On the user side, regulatory scrutiny can create supply risks. During major supply shortages, regulators sometimes fast-track temporary suppliers or modify import controls, but these shifts bring their own risks—especially when users overlook material origins or potential contaminants. Our documentation packages and on-site QA often end up clarifying misunderstandings for less-prepared buyers. Conversations with international authorities and participation in industry working groups help us predict problems before they hit the loading dock.
Emerging technology sectors depend on ever-stricter standards. Semiconductor work now scrutinizes not only organics, but also microtraces of dust, ionic contamination, or packaging residues. In biotechnology and gene therapy labs, even small shifts in IPA’s residue or evaporative properties challenge decades-old cleaning methods and call for fresh testing. We work to provide faster qualification of lots, and to share secure electronic documentation that fits modern regulatory audits.
After years in the field, we recognize that the real promise of IPA lies beyond base purity. It comes from traceable processes, stable logistics, and open communication with every end user. A blend of experience on the shop floor and regular feedback from scientific partners keeps every improvement grounded and gives each IPA batch meaning beyond its chemical spec.
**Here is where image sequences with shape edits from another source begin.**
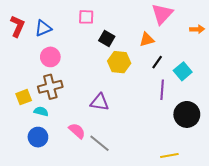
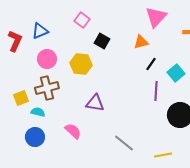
pink square: (86, 17) -> (82, 20), turned 35
red L-shape: (17, 26) -> (15, 41), moved
yellow hexagon: (119, 62) -> (81, 64), moved
gray line: (100, 143) -> (124, 143), moved

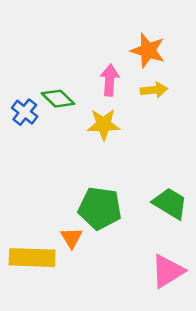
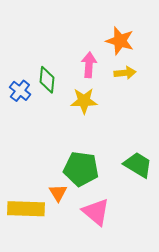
green diamond: (58, 99) -> (47, 80), turned 52
pink triangle: (168, 271) -> (96, 212), moved, turned -48

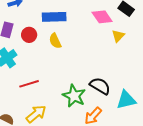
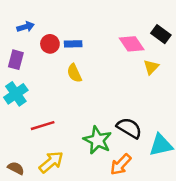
blue rectangle: (54, 17) -> (73, 44), size x0.6
red circle: (29, 35) -> (50, 44), moved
By manufacturing at the source, we control every step—from propylene selection to final bottling, from safety checks to loading tankers. Our technical support team tracks product downstream, fields user concerns, and works directly with labs and plants to ensure their needs get met. If ever a shift in batch results or paperwork raises a red flag, we engage directly with the affected crew and back work with rapid re-testing, not boilerplate excuses. The line between supplier and partner gets thinner with every passing year.
Every plant runs a little differently, but predictable IPA leads to fewer shutdowns, regulatory headaches, and wasted product. Whether the need is for strong solvency, safe disinfection, or critical electronics cleaning, our IPA reflects the accumulated lessons of years spent in production, problem-solving with end users, and meeting world-class compliance. Customers value clean supply history, traceable data, and support that does not end at the loading dock.
Our understanding of isopropyl alcohol has deepened over countless production cycles and field cases. We remain committed to keeping our IPA consistent, safe, and available, ready to adapt to emerging science and regulatory spaces. By focusing as much on the people who depend on IPA as on the chemistry itself, we continue setting standards that improve each year. Proven process control, genuine field feedback, and a readiness to innovate mean that IPA will keep supporting industries both old and new.